First, we have to get the data. Open Telegram, go to 'Setting' -> 'Advanced' -> 'Export Telegram Data' and unselect everything except 'Personal chats' and 'Private groups' (don't select 'Only my messages there'). As output format choose 'Machine-readable JSON'. It will result in result.json.

Use prepare_dataset.py to transform result.json to JSON with a list of sessions:

python prepare_dataset.py "./data/result.json" "./data/messages.json"
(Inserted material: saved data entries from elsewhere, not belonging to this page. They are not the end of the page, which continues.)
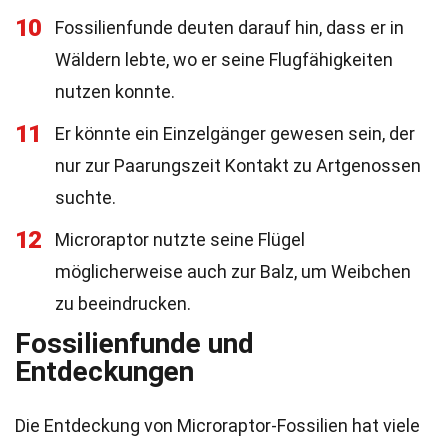
10
Fossilienfunde deuten darauf hin, dass er in
Wäldern lebte, wo er seine Flugfähigkeiten
nutzen konnte.
11
Er könnte ein Einzelgänger gewesen sein, der
nur zur Paarungszeit Kontakt zu Artgenossen
suchte.
12
Microraptor nutzte seine Flügel
möglicherweise auch zur Balz, um Weibchen
zu beeindrucken.
Fossilienfunde und
Entdeckungen
Die Entdeckung von Microraptor-Fossilien hat viele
There are some flags available for this script, you can read more in --help:

python prepare_dataset.py --help
output
NAME
    prepare_dataset.py - Transforms chat histories from .json telegram export to .json with a list of sessions. Session is a list of messages, where each message is a dict with fields 'author' and 'text'.

SYNOPSIS
    prepare_dataset.py INPUT OUTPUT <flags>

DESCRIPTION
    Transforms chat histories from .json telegram export to .json with a list of sessions. Session is a list of messages, where each message is a dict with fields 'author' and 'text'.

POSITIONAL ARGUMENTS
    INPUT
        Type: str
        Path to .json telegram export, usually called result.json
    OUTPUT
        Type: str
        Path to output .json file

FLAGS
    -t, --target_name=TARGET_NAME
        Type: Optional[str | None]
        Default: None
        The name of the person to target. This person will be present in every session. If empty, will be tried to be detected from "Saved Messages"
    -l, --last_x_months=LAST_X_MONTHS
        Type: int
        Default: 24
        Number of last months to use messages from
    -s, --session_minutes_threshold=SESSION_MINUTES_THRESHOLD
        Type: int
        Default: 10
        Threshold in minutes where messages will belong to the same session
    -c, --concat_one_user_messages_delimeter=CONCAT_ONE_USER_MESSAGES_DELIMETER
        Type: str
        Default: '\n>>> '
        Users might type several messages one after each other. They are concatenated using this delimeter

NOTES
    You can also use flags syntax for POSITIONAL ARGUMENTS

If you are interested, Telegram have several types of messages which should be handled differently:

default text message
{
 "id": 123,
 "type": "message",
 "date": "2023-10-31T15:23:38",
 "date_unixtime": "1698746018",
 "from": "Username",
 "from_id": "user123",
 "text": "ты где?",
 "text_entities": [
  {
   "type": "plain",
   "text": "ты где?"
  }
 ]
}
multiple text entities
{
 "id": 345,
 "type": "message",
 "date": "2023-10-25T01:56:50",
 "date_unixtime": "1698179210",
 "from": "Username",
 "from_id": "user456",
 "text": [
  "California suspends GM Cruise's autonomous vehicle deployment | Hacker News\n",
  {
   "type": "link",
   "text": "https://news.ycombinator.com/item?id=38002752"
  }
 ],
 "text_entities": [
  {
   "type": "plain",
   "text": "California suspends GM Cruise's autonomous vehicle deployment | Hacker News\n"
  },
  {
   "type": "link",
   "text": "https://news.ycombinator.com/item?id=38002752"
  }
 ]
}
sticker
{
 "id": 789,
 "type": "message",
 "date": "2023-10-30T23:24:20",
 "date_unixtime": "1698688460",
 "from": "Username",
 "from_id": "user789",
 "file": "(File not included. Change data exporting settings to download.)",
 "thumbnail": "(File not included. Change data exporting settings to download.)",
 "media_type": "sticker",
 "sticker_emoji": "🤗",
 "width": 512,
 "height": 501,
 "text": "",
 "text_entities": []
}

Training

Final version of models were trained with the parameters which are default in training scripts. Training logs can be accessed on WandB.

LoRA fine-tune

To launch LoRA fine-tune with my default params, you will need GPU with 20GB VRAM. RTX 3090 is a good option for it's money. You may reduce micro_batch_size or max_seq_length if you want to lower the amount of VRAM required. To get full list of parameters, run:

python finetune_lora.py --help

To train LoRA, run:

python finetune_lora.py

Full fine-tune

To list available params with their default values, run:

python finetune_full.py --help

To train:

torchrun --nnodes=1 --nproc_per_node=NUMBER_OF_GPUS finetune_full.py

Launching

Use oobabooga/text-generation-webui. If you used LoRA, then clone ehartford/dolphin-2.2.1-mistral-7b or whatever model you are used as a base model and put trained LoRA connectors to ./loras/ folder within text-generation-webui. If you did full fine-tune, then copy training result to ./models/.